Gathers cellular reprogramming information. RPdb is an online repository that provides detailed information about experimentally verified genes and microRNAs, including gene descriptions and functional annotations. This database allows users to find genes, microRNAs (miRNAs) and novel reprogramming factors in a broad spectrum of cell reprogramming research.
Provides commercially-available compounds for virtual screening. ZINC is composed of 3D molecules which have been assigned biologically relevant protonation states and are annotated with properties such as molecular weight, calculated LogP, and number of rotatable bonds. It is searchable through a query tool which incorporates a molecular drawing interface. The database enables investigators to attempt computational ligand discovery.
Aims to provide high-quality summary data on lifespan-extending drugs and compounds in model organisms. DrugAge contains 1316 entries featuring 418 different compounds from studies across 27 model organisms, including worms, flies, yeast and mice. The data contained in the database focus solely on assays performed in standard conditions. It integrates drug–gene interactions and cross-links to aging-related genes, allowing a deeper examination of lifespan extending drugs.
Provides data concerning polyphenols in foods, a major class of food bioactives. Phenol-Explorer is a resource that includes retention factors on the class of dietary bioactives. This resource allows the filtering of information according to various criteria. The data collated allow the most detailed analysis so far of how different domestic and industrial processes affect the polyphenol contents of foods.

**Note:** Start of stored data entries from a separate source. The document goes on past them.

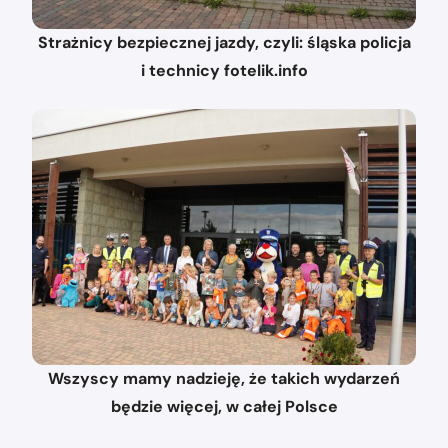
Strażnicy bezpiecznej jazdy, czyli: śląska policja
i technicy fotelik.info
Wszyscy mamy nadzieję, że takich wydarzeń
będzie więcej, w całej Polsce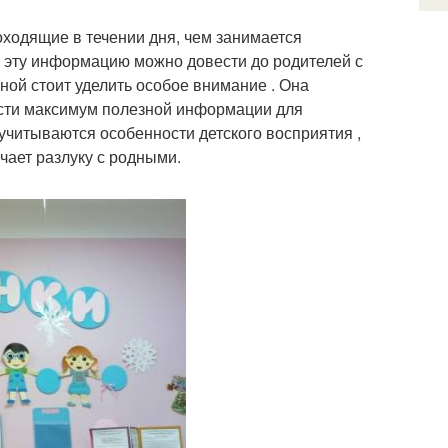
ходящие в течении дня, чем занимается
ю эту информацию можно довести до родителей с
й стоит уделить особое внимание . Она
ести максимум полезной информации для
учитываются особенности детского восприятия ,
чает разлуку с родными.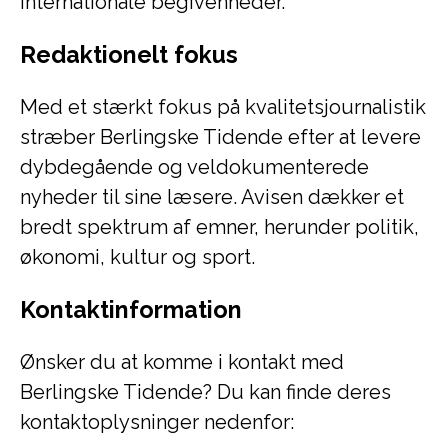
internationale begivenheder.
Redaktionelt fokus
Med et stærkt fokus på kvalitetsjournalistik
stræber Berlingske Tidende efter at levere
dybdegående og veldokumenterede
nyheder til sine læsere. Avisen dækker et
bredt spektrum af emner, herunder politik,
økonomi, kultur og sport.
Kontaktinformation
Ønsker du at komme i kontakt med
Berlingske Tidende? Du kan finde deres
kontaktoplysninger nedenfor: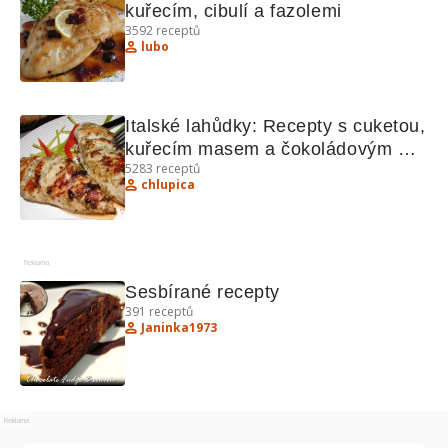
kuřecím, cibulí a fazolemi
3592
receptů
lubo
Italské lahůdky: Recepty s cuketou, 
kuřecím masem a čokoládovým 
5283
receptů
mousssem
chlupica
Reklama
Sesbírané recepty
391
receptů
Janinka1973
Reklama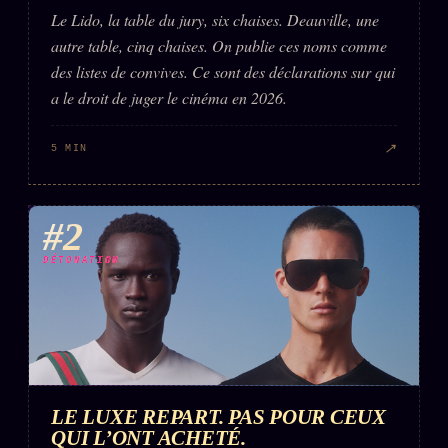
Le Lido, la table du jury, six chaises. Deauville, une
autre table, cinq chaises. On publie ces noms comme
des listes de convives. Ce sont des déclarations sur qui
a le droit de juger le cinéma en 2026.
↗
5 MIN
#2
DÉTONATION
LE LUXE REPART. PAS POUR CEUX
QUI L’ONT ACHETÉ.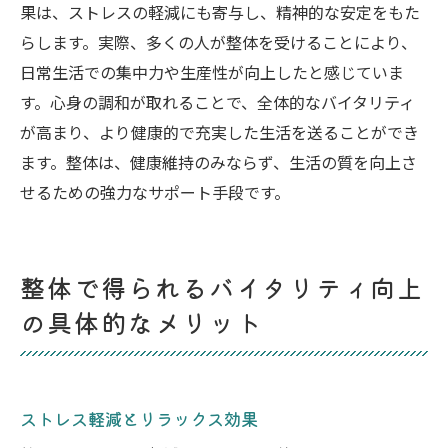
果は、ストレスの軽減にも寄与し、精神的な安定をもた
らします。実際、多くの人が整体を受けることにより、
日常生活での集中力や生産性が向上したと感じていま
す。心身の調和が取れることで、全体的なバイタリティ
が高まり、より健康的で充実した生活を送ることができ
ます。整体は、健康維持のみならず、生活の質を向上さ
せるための強力なサポート手段です。
整体で得られるバイタリティ向上
の具体的なメリット
ストレス軽減とリラックス効果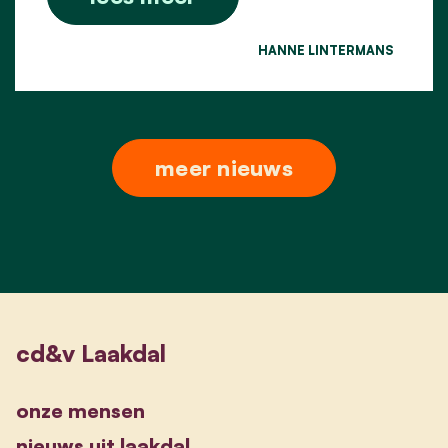
HANNE LINTERMANS
meer nieuws
cd&v Laakdal
onze mensen
nieuws uit laakdal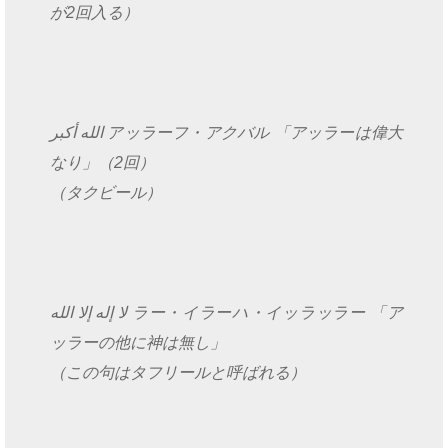
が2回入る）
الله أكبر アッラーフ・アクバル 「アッラーは偉大
なり」（2回）
（タクビール）
لا إله إلا الله ラー・イラーハ・イッラッラー 「ア
ッラーの他に神は無し」
（この句はタフリールと呼ばれる）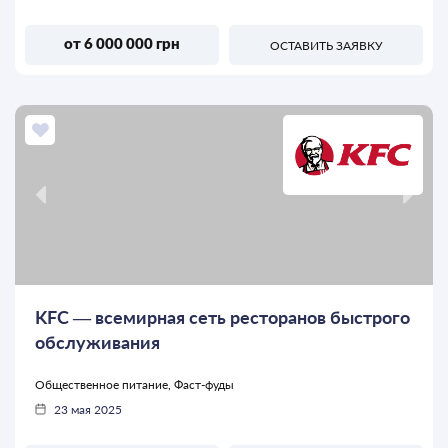
от 6 000 000 грн
ОСТАВИТЬ ЗАЯВКУ
KFC — всемирная сеть ресторанов быстрого
обслуживания
Общественное питание, Фаст-фуды
23 мая 2025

Provides a platform allowing access to information related to chemical substances. CompTox Chemistry Dashboard is a repository applying both manual and algorithmic curation techniques for compiling data from various public datasets, such as the U.S. Environmental Protection Agency (EPA) Substance Registry Service or the PubChem database. It aims to assist users in evaluating the available data about a specific content or for data exploration.
Is a database of triazoles generated using existing alkynes and azides, synthesizable in no more than three synthetic steps from commercially available products. ZINClick is freely available to everyone to use. This database can be downloaded and subsets of it are updated yearly.
Stores more than 900 000 ring systems. GDB4c is a database containing a high percentage of ring systems with stereocenters (more than 800 000). It reflects the fact that a connection between two adjacent rings involves most often zero (aromatic rings, spiro centers) or two stereocenters (other bicyclic systems).
Since its public introduction in 2005 the IUPAC InChI chemical structure identifier standard has become the international, worldwide standard for defined chemical structures. InChI is a non-proprietary identifier for chemical substances that can be used in printed and electronic data sources thus enabling easier linking of diverse data compilations.
Gathers data about associations between Alzheimer’s disease (AD) related miRNAs and bioactive small molecules. SmiRN-AD allows users to find information by miRNA or the small molecule. The database permits to visualize the stem-loop structure of primary miRNAs, the corresponding p-values, the associated small molecules and the consistently differentially expressed target genes. Each search query can return an illustration of the miRNA and small molecule associations.